[PROMPT]: Between the line containing "зворотній обмін" and the line containing "funktioniert. Bitte akzeptieren" lies a run of lines; give that run again exactly, with both of those lines, and nothing else from the entries below.

------ DATA EXTRACT ------

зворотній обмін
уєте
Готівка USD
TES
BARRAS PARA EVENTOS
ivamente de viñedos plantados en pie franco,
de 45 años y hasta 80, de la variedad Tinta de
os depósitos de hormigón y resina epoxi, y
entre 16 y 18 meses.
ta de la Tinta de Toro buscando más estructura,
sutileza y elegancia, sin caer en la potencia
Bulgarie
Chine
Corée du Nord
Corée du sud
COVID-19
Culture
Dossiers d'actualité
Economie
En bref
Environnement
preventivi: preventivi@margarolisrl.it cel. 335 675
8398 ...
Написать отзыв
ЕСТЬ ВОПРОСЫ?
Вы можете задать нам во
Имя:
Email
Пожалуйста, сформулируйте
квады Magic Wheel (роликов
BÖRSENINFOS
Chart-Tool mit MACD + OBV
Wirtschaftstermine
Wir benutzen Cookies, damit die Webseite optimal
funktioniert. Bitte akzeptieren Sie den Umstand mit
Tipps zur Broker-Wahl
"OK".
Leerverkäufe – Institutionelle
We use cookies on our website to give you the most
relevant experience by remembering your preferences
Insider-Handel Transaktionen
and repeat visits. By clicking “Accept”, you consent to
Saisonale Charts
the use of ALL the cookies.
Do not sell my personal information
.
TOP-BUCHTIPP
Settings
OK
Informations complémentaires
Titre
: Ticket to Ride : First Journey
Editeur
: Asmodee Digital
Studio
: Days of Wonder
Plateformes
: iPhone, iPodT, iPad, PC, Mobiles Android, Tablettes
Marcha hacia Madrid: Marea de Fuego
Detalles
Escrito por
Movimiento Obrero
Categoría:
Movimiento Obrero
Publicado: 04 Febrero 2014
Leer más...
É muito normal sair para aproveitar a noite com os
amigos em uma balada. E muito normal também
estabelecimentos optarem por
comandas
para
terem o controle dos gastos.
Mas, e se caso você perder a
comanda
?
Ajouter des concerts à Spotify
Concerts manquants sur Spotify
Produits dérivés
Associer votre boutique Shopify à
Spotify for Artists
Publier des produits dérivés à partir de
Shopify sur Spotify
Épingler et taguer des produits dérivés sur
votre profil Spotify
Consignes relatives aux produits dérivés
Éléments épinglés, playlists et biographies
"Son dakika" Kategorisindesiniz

------
------ DATA EXTRACT ------

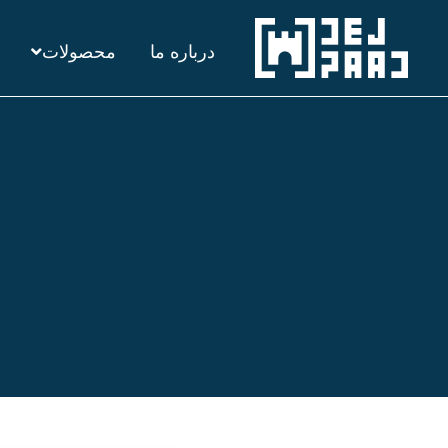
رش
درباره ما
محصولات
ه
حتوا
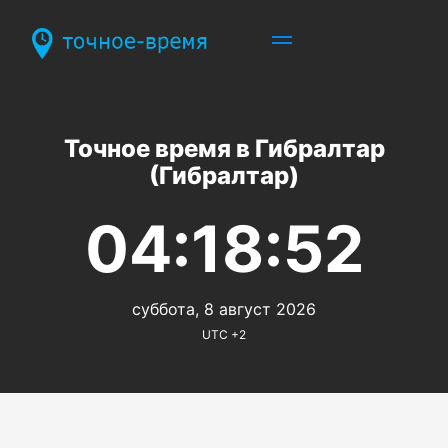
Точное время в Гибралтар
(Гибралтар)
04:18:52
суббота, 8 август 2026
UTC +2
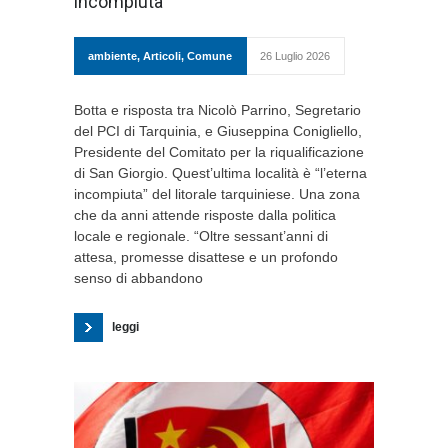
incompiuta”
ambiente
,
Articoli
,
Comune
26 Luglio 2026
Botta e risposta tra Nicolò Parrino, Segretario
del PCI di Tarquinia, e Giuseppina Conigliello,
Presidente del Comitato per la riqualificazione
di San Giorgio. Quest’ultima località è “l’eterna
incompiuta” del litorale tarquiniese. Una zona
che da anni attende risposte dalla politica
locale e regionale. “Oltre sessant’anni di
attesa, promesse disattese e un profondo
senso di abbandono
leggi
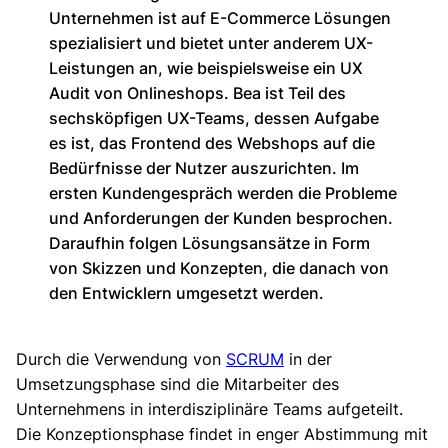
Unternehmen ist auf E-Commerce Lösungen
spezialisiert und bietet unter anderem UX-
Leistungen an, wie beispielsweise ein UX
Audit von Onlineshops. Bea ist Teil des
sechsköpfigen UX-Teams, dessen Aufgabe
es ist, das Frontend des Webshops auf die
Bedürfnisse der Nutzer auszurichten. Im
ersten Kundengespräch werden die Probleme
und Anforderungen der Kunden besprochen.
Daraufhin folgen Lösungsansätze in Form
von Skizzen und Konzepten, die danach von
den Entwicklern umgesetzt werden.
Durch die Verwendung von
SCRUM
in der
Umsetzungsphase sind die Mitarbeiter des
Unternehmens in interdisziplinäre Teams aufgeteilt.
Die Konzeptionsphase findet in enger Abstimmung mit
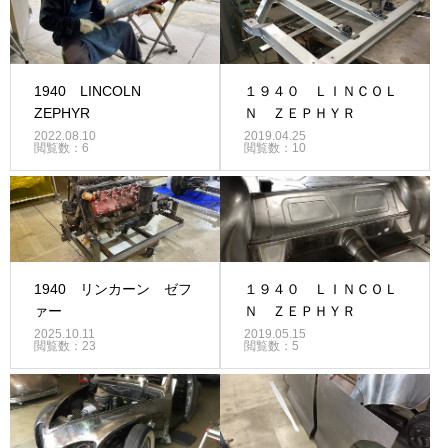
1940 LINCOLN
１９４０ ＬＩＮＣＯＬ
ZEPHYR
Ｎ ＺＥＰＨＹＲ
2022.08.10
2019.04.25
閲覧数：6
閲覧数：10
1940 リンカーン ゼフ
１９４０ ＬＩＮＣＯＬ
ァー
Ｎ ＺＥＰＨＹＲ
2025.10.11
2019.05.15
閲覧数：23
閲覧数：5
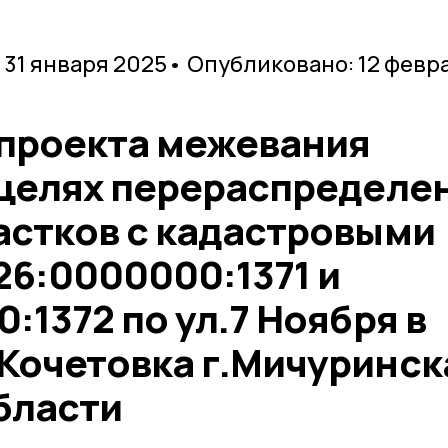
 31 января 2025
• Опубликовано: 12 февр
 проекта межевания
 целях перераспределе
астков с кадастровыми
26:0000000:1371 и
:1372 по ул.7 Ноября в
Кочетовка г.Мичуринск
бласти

------
------ DATA EXTRACT ------

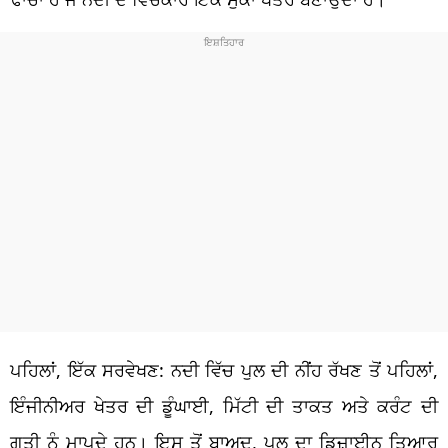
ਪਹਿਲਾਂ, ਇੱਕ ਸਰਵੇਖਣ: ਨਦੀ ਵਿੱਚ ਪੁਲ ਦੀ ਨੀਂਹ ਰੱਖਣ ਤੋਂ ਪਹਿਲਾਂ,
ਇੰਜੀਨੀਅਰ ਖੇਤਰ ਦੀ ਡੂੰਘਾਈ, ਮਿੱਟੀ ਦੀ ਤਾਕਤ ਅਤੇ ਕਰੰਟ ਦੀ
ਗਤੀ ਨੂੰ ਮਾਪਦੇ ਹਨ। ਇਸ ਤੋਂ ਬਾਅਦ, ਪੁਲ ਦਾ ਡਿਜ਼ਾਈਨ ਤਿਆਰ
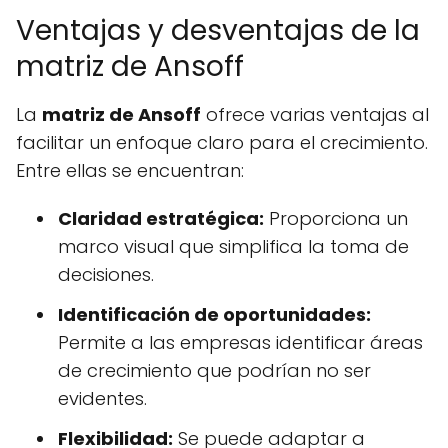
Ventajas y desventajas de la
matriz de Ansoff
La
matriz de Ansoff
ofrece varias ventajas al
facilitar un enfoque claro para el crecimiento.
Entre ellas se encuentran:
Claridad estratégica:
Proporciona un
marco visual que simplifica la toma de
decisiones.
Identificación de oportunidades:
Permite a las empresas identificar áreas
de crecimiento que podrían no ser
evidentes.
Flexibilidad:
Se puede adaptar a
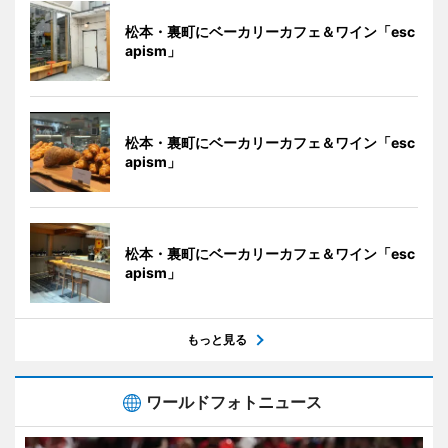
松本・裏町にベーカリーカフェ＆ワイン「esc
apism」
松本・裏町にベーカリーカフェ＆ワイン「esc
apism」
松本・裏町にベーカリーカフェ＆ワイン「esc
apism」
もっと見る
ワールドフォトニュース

------

[RESPONSE]:
зворотній обмін
уєте
Готівка USD
TES
BARRAS PARA EVENTOS
ivamente de viñedos plantados en pie franco,
de 45 años y hasta 80, de la variedad Tinta de
os depósitos de hormigón y resina epoxi, y
entre 16 y 18 meses.
ta de la Tinta de Toro buscando más estructura,
sutileza y elegancia, sin caer en la potencia
Bulgarie
Chine
Corée du Nord
Corée du sud
COVID-19
Culture
Dossiers d'actualité
Economie
En bref
Environnement
preventivi: preventivi@margarolisrl.it cel. 335 675
8398 ...
Написать отзыв
ЕСТЬ ВОПРОСЫ?
Вы можете задать нам во
Имя:
Email
Пожалуйста, сформулируйте
квады Magic Wheel (роликов
BÖRSENINFOS
Chart-Tool mit MACD + OBV
Wirtschaftstermine
Wir benutzen Cookies, damit die Webseite optimal
funktioniert. Bitte akzeptieren Sie den Umstand mit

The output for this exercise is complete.